Researchers at Linköping University in Sweden believe to have found a way to make quantum random number generators (QRNG) more reliable than ever as well as more cost-effective. Let’s take a look at the results of the study and their implications. But, first, what exactly are QRNGs and what are they used for?
QRNG Applications
Put simply, random number generators (RNGs) produce a sequence or series of numbers that are undeterminable and unrelated. The most common RNGs are pseudorandom number generators (PRNGs) and hardware random number generators (HRNGs), otherwise referred to as true random number generators (TRNGs). These RNGs are utilised in applications where there is a need for a certain level of randomness.
Essentially, these RNGs mirror the same randomness and luck as rolling a dice, flipping a coin, picking a card, or selecting a ball. For this reason, they are often used in online casino games. For example, bingo slingo games use RNGs in both the bingo and slot game aspects of the gameplay. The RNGs select the winning number or the icons that will land on the reels completely at random, ensuring that the gameplay is authentic, immersive, and fair.
Source: Pixabay
For other applications where randomness is required, such as cryptography, theoretical research, or statistical analysis, users may instead turn to QRNGs. QRNGs use the duality and undeterminable nature of quantum physics to generate random numbers. A light source shines at a beam splitter – after this, the photon is in a quantum superposition of being both transmitted and reflected. One of the detectors then picks up the signal, and uses it to create a random bit, making the process nigh-on impossible to crack.

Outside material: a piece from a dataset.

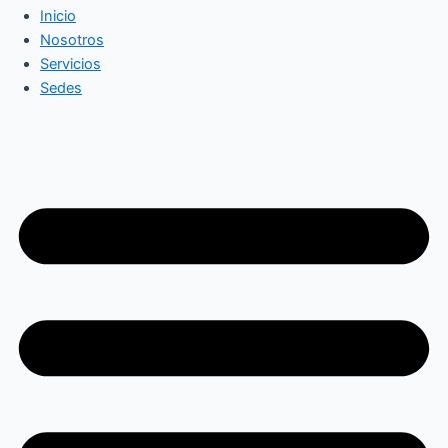
Inicio
Nosotros
Servicios
Sedes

The Use of PeLEDs in QRNGs
As you can see, QRNGs are complex and ultimately expensive. However, Swedish researchers have found a solution to this through the use of perovskite. Now, perovskite has previously shown promise in other applications, namely in the manufacturing of solar cells. In fact, the complex calcium titanate based crystal was once hailed as the next generation for solar cells, as it could make them cheaper, easier to make, and more flexible.
“Perovskite crystal structure” (CC BY-SA 2.0) by Oregon State University
Thanks to this, perovskite has become known as a cost effective and environmentally friendly material over the past few years. Using this, the team at Linköping University fabricated perovskite into light-emitting diodes (PeLEDs) that have proven to be very energy efficient. Of course, not only does this signal progress for optical displays and lighting, but these PeLEDs could be crucial for the future of QRNGs.
When trialled as the light source for QRNGs, researchers found that the PeLED technology was able to produce numbers to a high level of randomness at over 10 Mbit/second. The research also reports that 71% of the generated bits could be certified as private. With this in mind, the usage of PeLEDs could allow for the production of QRNG technology that is compact, high quality, cost effective, and durable, which could have innumerable implications for the future of electronics, scientific research, cryptography, and cybersecurity alike.
That said, the lifetime of the perovskite currently sits around 22 days due to the presence of lead in the formula. Once researchers look to find ways to prolong the lifespan of the PeLEDs, such QRNGs could be more accessible and reliable, making for more secure and fair RNGs.